Characters in RetroMUD join a guild which teaches them the skills and spells they will need to survive as adventurers. As they master their guild, they can go on to more specialized guilds to learn new tricks to make them more useful in and out of battle. The combat and advancement systems seem to be unique to this MUD, though some spells are clearly homages to games like Dungeons and Dragons or shows like 'Dragonball Z' and 'Inuyasha.'
Players advance their skills and spells 5% at a time, and the percentage most often determines how likely the skill or spell will fire successfully. Each advancement costs gold and experience, though at newbie levels the gold cost is waived up to a certain percentage. Unfortunately by the time a player has to start paying gold to train a skill or study a spell, the skill or spell is still at a level that is somewhat unreliable. Players save their experience points to advance not only their skills and spells, but also their character levels and guild levels which mercifully only require experience.
Recently RetroMUD allowed new characters to start with every spell and skill up to level ten at 100%, which saves a huge amount of time and expense, but the next ten levels are still very difficult and time consuming to advance through if you want to have skills and spells that are at least somewhat reliable, and this seems to be a big turn off for new players. Gold is very scarce at low levels, and often an hour and a half of farming will provide enough gold to advance only one or two skills or spells by 5%, assuming that you know the best places to farm and can farm them alone without dying. Unlike gold, experience is in abundance, and it is easy to accumulate a lot since you earn it from exploring rooms as well as killing monsters. The disparity between the rate of earning gold to experience is so great that you will eventually carry around a lot of unusable experience points and risk losing it by dying.
Though RetroMUD has always prided itself on being a party-oriented MUD, parties are rare and generally the people who put in long hours of farming to get into the upper echelon are the ones who make and attract parties. Newbie and lowbie parties are not uncommon, of course, but they do impede the already slow advancement since everything has to be split at the end and so the emphasis tends to be on solo farming. Once you do get to the point where gold is not an issue, you've probably spent at least a couple years in the game, but you can easily reincarnate into other guilds to try out other things since gold will not be an issue for you.

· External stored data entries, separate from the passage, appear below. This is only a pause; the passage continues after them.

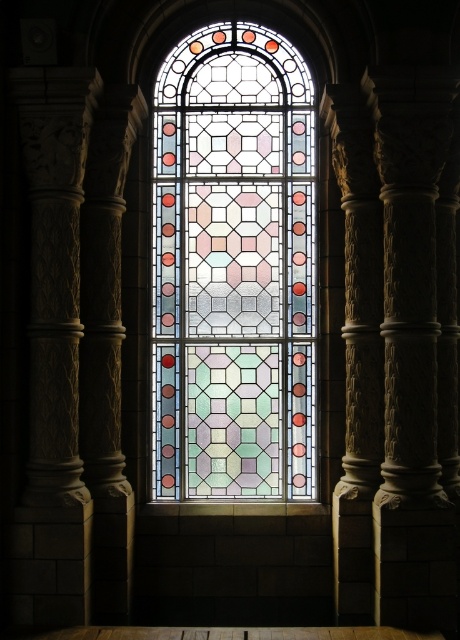 You are an architect examining the stained glass window at center and the carved stone column at left. Based on their positions, which object is positioned higher in the image?

The stained glass window at center is located above the carved stone column at left, so it is positioned higher in the image.

You are standing 30 feet away from the stained glass window and want to take a closer look. If you walk towards the point at coordinates point (299, 108), will you be able to reach it before getting within 29.38 feet of the window?

The distance of point (299, 108) from camera is 29.38 feet. Since you are currently 30 feet away, walking towards the point will bring you to exactly 29.38 feet, which is within your desired distance. Therefore, you can reach the point before getting within 29.38 feet of the window.

You are an architect designing a new building and want to incorporate elements from this image. If you decide to use both the stained glass window at center and the carved stone column at left, which element should be larger to maintain the visual balance of the design?

The stained glass window at center should be larger than the carved stone column at left to maintain the visual balance of the design, as it is already bigger in the original image. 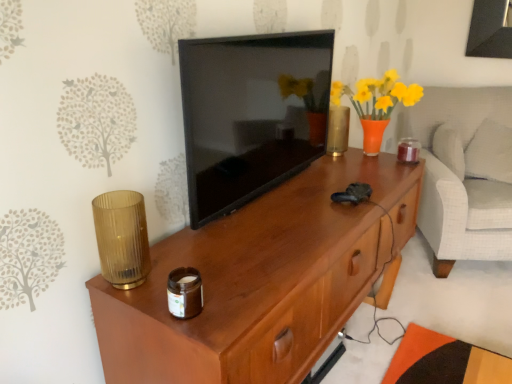 This screenshot has height=384, width=512. I want to click on white soft pillow at right, so click(x=490, y=153).

Image resolution: width=512 pixels, height=384 pixels. What do you see at coordinates (262, 280) in the screenshot? I see `wooden desk at center` at bounding box center [262, 280].

Measure the distance between point (x=416, y=146) and camera.

A distance of 2.59 meters exists between point (x=416, y=146) and camera.

Where is `white soft pillow at right`? This screenshot has width=512, height=384. white soft pillow at right is located at coordinates (490, 153).

From a real-world perspective, does brown glass jar at lower center, the 3th candle holder positioned from the back, sit lower than translucent amber glass candle at right, which appears as the 1th candle holder when viewed from the top?

Yes, from a real-world perspective, brown glass jar at lower center, the 3th candle holder positioned from the back, is under translucent amber glass candle at right, which appears as the 1th candle holder when viewed from the top.

Between point (188, 274) and point (407, 157), which one is positioned in front?

The point (188, 274) is in front.

Is brown glass jar at lower center, which is the 1th candle holder from front to back, far away from translucent amber glass candle at right, acting as the third candle holder starting from the front?

Indeed, brown glass jar at lower center, which is the 1th candle holder from front to back, is not near translucent amber glass candle at right, acting as the third candle holder starting from the front.

How far apart are brown glass jar at lower center, which is counted as the 1th candle holder, starting from the bottom, and translucent amber glass candle at right, which ranks as the third candle holder in bottom-to-top order?

brown glass jar at lower center, which is counted as the 1th candle holder, starting from the bottom, and translucent amber glass candle at right, which ranks as the third candle holder in bottom-to-top order, are 4.26 feet apart from each other.

Does amber ribbed glass at left, acting as the 2th candle holder starting from the bottom, have a greater height compared to wooden desk at center?

No, amber ribbed glass at left, acting as the 2th candle holder starting from the bottom, is not taller than wooden desk at center.

From the image's perspective, which one is positioned higher, amber ribbed glass at left, acting as the 2th candle holder starting from the top, or wooden desk at center?

From the image's view, amber ribbed glass at left, acting as the 2th candle holder starting from the top, is above.

Is amber ribbed glass at left, acting as the 2th candle holder starting from the top, next to wooden desk at center and touching it?

There is a gap between amber ribbed glass at left, acting as the 2th candle holder starting from the top, and wooden desk at center.

Is amber ribbed glass at left, acting as the 2th candle holder starting from the top, inside or outside of wooden desk at center?

amber ribbed glass at left, acting as the 2th candle holder starting from the top, is not inside wooden desk at center, it's outside.

Is white fabric armchair at right completely or partially outside of translucent amber glass candle at right, acting as the third candle holder starting from the front?

Yes, white fabric armchair at right is located beyond the bounds of translucent amber glass candle at right, acting as the third candle holder starting from the front.

Is white fabric armchair at right looking in the opposite direction of translucent amber glass candle at right, which is counted as the first candle holder, starting from the right?

No, white fabric armchair at right is not facing away from translucent amber glass candle at right, which is counted as the first candle holder, starting from the right.

Is white fabric armchair at right in front of or behind translucent amber glass candle at right, which is counted as the first candle holder, starting from the right, in the image?

white fabric armchair at right is positioned farther from the viewer than translucent amber glass candle at right, which is counted as the first candle holder, starting from the right.

There is a white fabric armchair at right. Where is `the 2nd candle holder above it (from a real-world perspective)`? Image resolution: width=512 pixels, height=384 pixels. the 2nd candle holder above it (from a real-world perspective) is located at coordinates (408, 150).

Which object is positioned more to the left, white soft pillow at right or translucent amber glass candle at right, the 1th candle holder viewed from the back?

translucent amber glass candle at right, the 1th candle holder viewed from the back.

From the picture: From a real-world perspective, does white soft pillow at right sit lower than translucent amber glass candle at right, which is counted as the first candle holder, starting from the right?

Yes, from a real-world perspective, white soft pillow at right is under translucent amber glass candle at right, which is counted as the first candle holder, starting from the right.

From their relative heights in the image, would you say white soft pillow at right is taller or shorter than translucent amber glass candle at right, the 1th candle holder viewed from the back?

Considering their sizes, white soft pillow at right has more height than translucent amber glass candle at right, the 1th candle holder viewed from the back.

Which is in front, point (509, 147) or point (406, 156)?

Positioned in front is point (406, 156).

Looking at this image, is white fabric armchair at right turned away from wooden desk at center?

white fabric armchair at right does not have its back to wooden desk at center.

Is point (503, 186) positioned before point (364, 211)?

No, it is not.

Is the surface of white fabric armchair at right in direct contact with wooden desk at center?

They are not placed beside each other.

Between white fabric armchair at right and wooden desk at center, which one has more height?

white fabric armchair at right.

Does black glossy tv at center appear on the right side of translucent amber glass candle at right, which ranks as the third candle holder in bottom-to-top order?

No, black glossy tv at center is not to the right of translucent amber glass candle at right, which ranks as the third candle holder in bottom-to-top order.

In the scene shown: Are black glossy tv at center and translucent amber glass candle at right, the 3th candle holder viewed from the left, making contact?

No, black glossy tv at center is not next to translucent amber glass candle at right, the 3th candle holder viewed from the left.

Considering the positions of objects black glossy tv at center and translucent amber glass candle at right, the 1th candle holder viewed from the back, in the image provided, who is in front, black glossy tv at center or translucent amber glass candle at right, the 1th candle holder viewed from the back,?

black glossy tv at center.

From the image's perspective, who appears lower, black glossy tv at center or translucent amber glass candle at right, the 3th candle holder viewed from the left?

translucent amber glass candle at right, the 3th candle holder viewed from the left, appears lower in the image.

Looking at this image, which is nearer, (403, 140) or (480, 156)?

Clearly, point (403, 140) is more distant from the camera than point (480, 156).

Can we say translucent amber glass candle at right, which ranks as the third candle holder in bottom-to-top order, lies outside white soft pillow at right?

Yes, translucent amber glass candle at right, which ranks as the third candle holder in bottom-to-top order, is not within white soft pillow at right.

Is translucent amber glass candle at right, the 1th candle holder viewed from the back, next to white soft pillow at right?

translucent amber glass candle at right, the 1th candle holder viewed from the back, and white soft pillow at right are not in contact.

How different are the orientations of translucent amber glass candle at right, which ranks as the third candle holder in bottom-to-top order, and white soft pillow at right in degrees?

The facing directions of translucent amber glass candle at right, which ranks as the third candle holder in bottom-to-top order, and white soft pillow at right are 98.6 degrees apart.

I want to click on candle holder on the right of brown glass jar at lower center, the third candle holder from the top, so click(x=408, y=150).

Where is `the 2nd candle holder positioned above the wooden desk at center (from the image's perspective)`? the 2nd candle holder positioned above the wooden desk at center (from the image's perspective) is located at coordinates (122, 238).

When comparing their distances from white fabric armchair at right, does wooden desk at center or brown glass jar at lower center, the 2th candle holder when ordered from right to left, seem further?

The object further to white fabric armchair at right is brown glass jar at lower center, the 2th candle holder when ordered from right to left.

Which object lies further to the anchor point brown glass jar at lower center, the 2th candle holder when ordered from right to left, white soft pillow at right or amber ribbed glass at left, which ranks as the first candle holder in left-to-right order?

white soft pillow at right is further to brown glass jar at lower center, the 2th candle holder when ordered from right to left.

Consider the image. Which object lies nearer to the anchor point white soft pillow at right, black glossy tv at center or amber ribbed glass at left, acting as the 2th candle holder starting from the top?

The object closer to white soft pillow at right is black glossy tv at center.

Based on their spatial positions, is brown glass jar at lower center, the third candle holder from the top, or wooden desk at center further from translucent amber glass candle at right, which is counted as the first candle holder, starting from the right?

brown glass jar at lower center, the third candle holder from the top, is further to translucent amber glass candle at right, which is counted as the first candle holder, starting from the right.

Looking at the image, which one is located closer to wooden desk at center, black glossy tv at center or white soft pillow at right?

black glossy tv at center lies closer to wooden desk at center than the other object.

Looking at this image, based on their spatial positions, is translucent amber glass candle at right, which is counted as the first candle holder, starting from the right, or brown glass jar at lower center, the 3th candle holder positioned from the back, further from black glossy tv at center?

The object further to black glossy tv at center is translucent amber glass candle at right, which is counted as the first candle holder, starting from the right.

When comparing their distances from brown glass jar at lower center, which is counted as the 1th candle holder, starting from the bottom, does white fabric armchair at right or amber ribbed glass at left, which ranks as the 2th candle holder in back-to-front order, seem closer?

amber ribbed glass at left, which ranks as the 2th candle holder in back-to-front order, lies closer to brown glass jar at lower center, which is counted as the 1th candle holder, starting from the bottom, than the other object.

Which object lies further to the anchor point white fabric armchair at right, white soft pillow at right or black glossy tv at center?

Based on the image, black glossy tv at center appears to be further to white fabric armchair at right.

Image resolution: width=512 pixels, height=384 pixels. In order to click on desk situated between amber ribbed glass at left, which ranks as the first candle holder in left-to-right order, and white fabric armchair at right from left to right in this screenshot , I will do [262, 280].

Find the location of a particular element. The width and height of the screenshot is (512, 384). television between amber ribbed glass at left, which ranks as the 2th candle holder in back-to-front order, and white soft pillow at right from left to right is located at coordinates (251, 114).

Where is `candle holder located between brown glass jar at lower center, the third candle holder from the top, and white fabric armchair at right in the left-right direction`? candle holder located between brown glass jar at lower center, the third candle holder from the top, and white fabric armchair at right in the left-right direction is located at coordinates (408, 150).

What are the coordinates of `candle holder located between black glossy tv at center and white soft pillow at right in the left-right direction` in the screenshot? It's located at (408, 150). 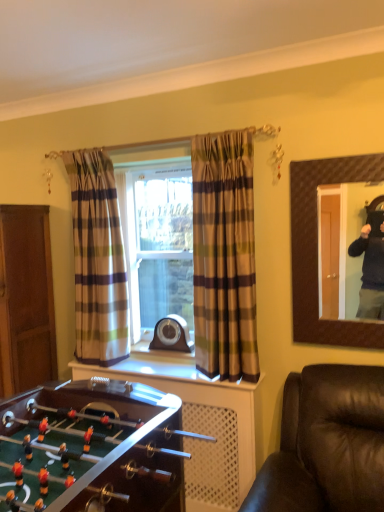 Question: Is brown plaid curtain at center, the first curtain when ordered from front to back, completely or partially inside brown textured mirror at upper right?

Choices:
 (A) yes
 (B) no

Answer: (B)

Question: From a real-world perspective, is brown textured mirror at upper right located higher than brown plaid curtain at center, acting as the 1th curtain starting from the right?

Choices:
 (A) no
 (B) yes

Answer: (B)

Question: Is brown textured mirror at upper right facing towards brown plaid curtain at center, the first curtain when ordered from front to back?

Choices:
 (A) no
 (B) yes

Answer: (A)

Question: Are brown textured mirror at upper right and brown plaid curtain at center, the first curtain when ordered from front to back, making contact?

Choices:
 (A) yes
 (B) no

Answer: (B)

Question: Is brown textured mirror at upper right looking in the opposite direction of brown plaid curtain at center, which appears as the second curtain when viewed from the left?

Choices:
 (A) yes
 (B) no

Answer: (B)

Question: Is brown textured mirror at upper right shorter than brown plaid curtain at center, the first curtain when ordered from front to back?

Choices:
 (A) yes
 (B) no

Answer: (A)

Question: Is plaid fabric curtain at left, which is the 2th curtain from front to back, further to the viewer compared to brown wooden dresser at lower left?

Choices:
 (A) no
 (B) yes

Answer: (B)

Question: From the image's perspective, would you say plaid fabric curtain at left, acting as the 1th curtain starting from the back, is shown under brown wooden dresser at lower left?

Choices:
 (A) yes
 (B) no

Answer: (B)

Question: Is plaid fabric curtain at left, acting as the 2th curtain starting from the right, bigger than brown wooden dresser at lower left?

Choices:
 (A) yes
 (B) no

Answer: (B)

Question: Is plaid fabric curtain at left, acting as the 1th curtain starting from the back, taller than brown wooden dresser at lower left?

Choices:
 (A) yes
 (B) no

Answer: (A)

Question: Could you tell me if plaid fabric curtain at left, marked as the first curtain in a left-to-right arrangement, is turned towards brown wooden dresser at lower left?

Choices:
 (A) yes
 (B) no

Answer: (A)

Question: Considering the relative sizes of plaid fabric curtain at left, acting as the 1th curtain starting from the back, and brown wooden dresser at lower left in the image provided, is plaid fabric curtain at left, acting as the 1th curtain starting from the back, shorter than brown wooden dresser at lower left?

Choices:
 (A) yes
 (B) no

Answer: (B)

Question: Does plaid fabric curtain at left, marked as the first curtain in a left-to-right arrangement, contain brown wooden door at left?

Choices:
 (A) yes
 (B) no

Answer: (B) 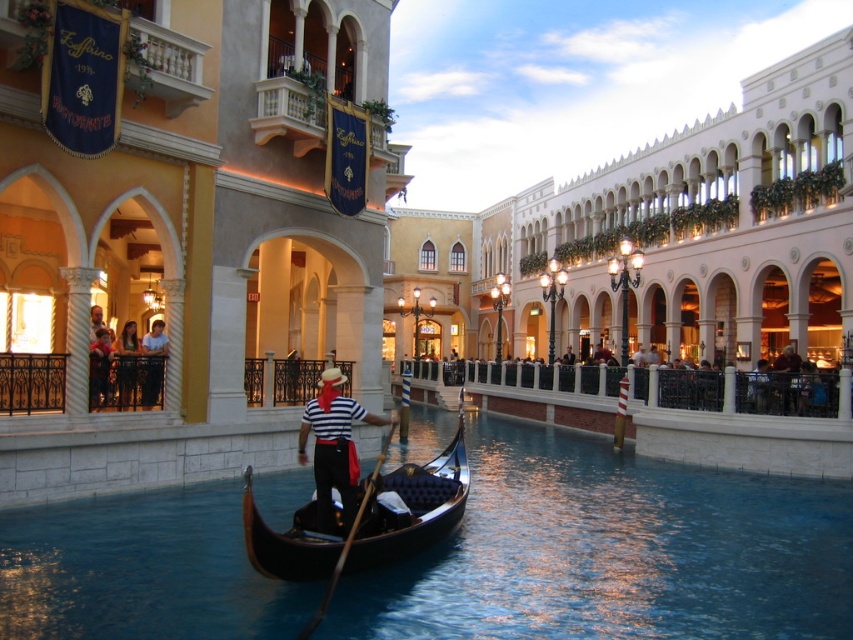 Question: Which point is farther to the camera?

Choices:
 (A) black polished gondola at center
 (B) matte black striped shirt at center
 (C) black glossy water at center

Answer: (B)

Question: Can you confirm if black glossy water at center is positioned to the right of matte black gondolier at center?

Choices:
 (A) yes
 (B) no

Answer: (A)

Question: Is white cotton shirt at center to the right of matte black gondolier at center from the viewer's perspective?

Choices:
 (A) no
 (B) yes

Answer: (A)

Question: Which of the following is the farthest from the observer?

Choices:
 (A) matte black striped shirt at center
 (B) matte black gondolier at center
 (C) black polished gondola at center

Answer: (B)

Question: Does black polished gondola at center appear under matte black striped shirt at center?

Choices:
 (A) yes
 (B) no

Answer: (A)

Question: Which point is closer to the camera?

Choices:
 (A) (347, 492)
 (B) (154, 346)

Answer: (A) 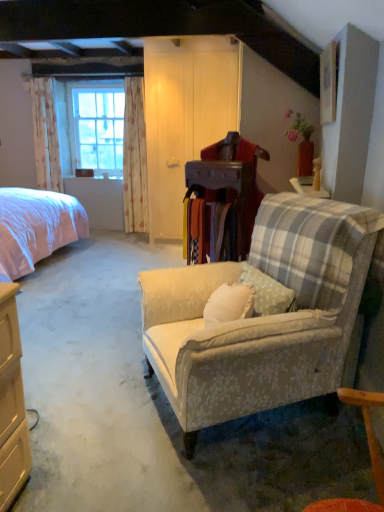 What do you see at coordinates (265, 316) in the screenshot? I see `floral fabric armchair at center` at bounding box center [265, 316].

Image resolution: width=384 pixels, height=512 pixels. What are the coordinates of `wooden picture frame at upper right` in the screenshot? It's located at (328, 83).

RetroMUD's best features are its unique guild and skill system and its sheer size spread out over six diverse planets, and it's worth checking out if only for that. The very slow advancement can turn off players who like to advance their characters quickly or steadily, and on an Internet with gaming alternatives that provide faster advancement and more opportunities for partying, RetroMUD really cannot afford to turn players away. If you don't mind the tedium of really slow advancement and just want to log on for a little while just to tinker around with a character, then RetroMUD may be for you.